(Reuters) – U.S. stocks dropped on Monday after a spike in new coronavirus cases in China and parts of the United States dampened hopes of a swift economic recovery that had driven a sharp rise in Wall Street’s main indexes over the past month.
Battered shares of U.S. airlines, casino operators and cruise operators slipped after attempting a rebound in recent weeks. Norwegian Cruise Line Holdings Ltd (NCLH.N) and Wynn Resorts (WYNN.O) fell 5.4% and 1.9%. The S&P 1500 airlines .SPCOMAIR lost 2.8%.
Beijing reinstated curbs after an unexpected spike in cases, while the United States saw a record number of new infections and hospitalizations in more states, including Florida and Texas.
The CBOE volatility index , a gauge of investor anxiety, eased after hitting its highest level since April 22.
“When we see a pullback like today, it’s just the enthusiasm dying down a little bit and people waiting to get a better understanding on this increase in infection rates,” Anthony Denier, chief executive officer of online broker Webull Financial LLC in New York.
Trillions of dollars in fiscal and monetary stimulus along with easing of restrictions had lifted the S&P 500 earlier last week as much as 47.5% from the pandemic low in March and helped the tech-heavy Nasdaq confirm a bull market.

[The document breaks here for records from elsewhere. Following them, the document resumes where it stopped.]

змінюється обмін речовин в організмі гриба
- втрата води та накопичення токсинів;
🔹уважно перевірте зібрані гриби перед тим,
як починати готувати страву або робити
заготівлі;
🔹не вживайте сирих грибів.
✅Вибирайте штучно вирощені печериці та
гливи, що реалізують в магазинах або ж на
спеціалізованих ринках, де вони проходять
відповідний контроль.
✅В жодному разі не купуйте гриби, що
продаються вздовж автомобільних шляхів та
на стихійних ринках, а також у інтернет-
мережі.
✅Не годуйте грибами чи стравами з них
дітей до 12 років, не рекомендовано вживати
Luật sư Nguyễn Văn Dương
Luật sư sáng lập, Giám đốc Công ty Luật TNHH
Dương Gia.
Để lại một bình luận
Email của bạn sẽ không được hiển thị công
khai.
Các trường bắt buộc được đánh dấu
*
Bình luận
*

But, a dismal economic outlook from the U.S. Federal Reserve and jitters over a resurgence in coronavirus cases sent the Wall Street’s main indexes for their worst week since March.

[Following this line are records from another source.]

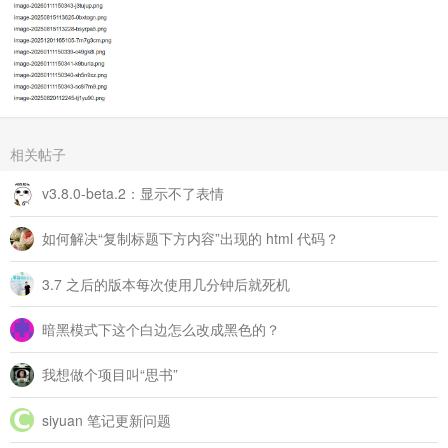
相关帖子
v3.8.0-beta.2：显示不了表情
如何解决“复制标题下方内容”出现的 html 代码？
3.7 之后的版本每次使用几分钟后就死机
暗黑模式下这个白边怎么改成黑色的？
我想做个项目叫“思书”
siyuan 笔记更新问题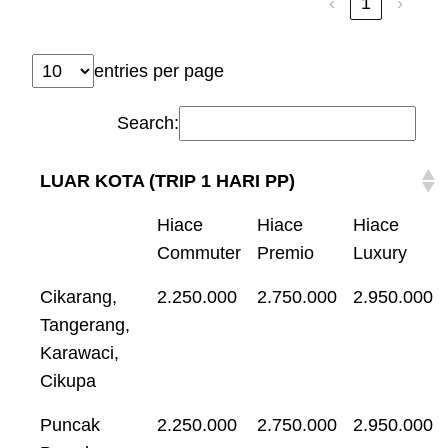
‹
1
›
entries per page
Search:
LUAR KOTA (TRIP 1 HARI PP)
Hiace
Hiace
Hiace
Commuter
Premio
Luxury
Cikarang,
2.250.000
2.750.000
2.950.000
Tangerang,
Karawaci,
Cikupa
Puncak
2.250.000
2.750.000
2.950.000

“The selloff since last week’s high is a reminder that we are not out of the woods yet. We expect a range-bound, choppy market for some time,” said David Bahnsen, chief investment officer, The Bahnsen Group, based in Newport Beach, California.
The S&P 500 index .SPX opened below its closely watched 200-day moving average of 3,014.41 points. It is also flirting with the psychologically important level of 3,000 points.
The benchmark index fell as much as 2.5% in early trading.
At 11:15 a.m. ET, the Dow Jones Industrial Average .DJI was down 274.09 points, or 1.07%, at 25,331.45, the S&P 500 .SPX was down 22.58 points, or 0.74%, at 3,018.73. The Nasdaq Composite .IXIC was down 21.99 points, or 0.23%, at 9,566.82.
(GRAPHIC – S&P 500 market cap, daily moves: here)
All major S&P sectors were lower with the economically-sensitive energy .SPNY and healthcare .SPXHC posting the biggest percentage declines.
Beginning Tuesday, investors will focus on Fed Chair Jerome Powell’s two-day congressional testimony on the monetary policy report.
United Airlines (UAL.O) said it is pledging its MileagePlus frequent flyer program for a new $5 billion loan aimed at further buffering its liquidity, even as its cash burn rate slows thanks to a steady improvement in demand.
Moderna Inc (MRNA.O) rose 3.1% after a report said Israel is in advanced talks with the drug developer to buy its coronavirus vaccine.
Declining issues outnumbered advancers for a 2.33-to-1 ratio on the NYSE and for a 1.30-to-1 ratio on the Nasdaq.
The S&P index recorded no new 52-week highs and no new low, while the Nasdaq recorded 27 new highs and 10 new lows.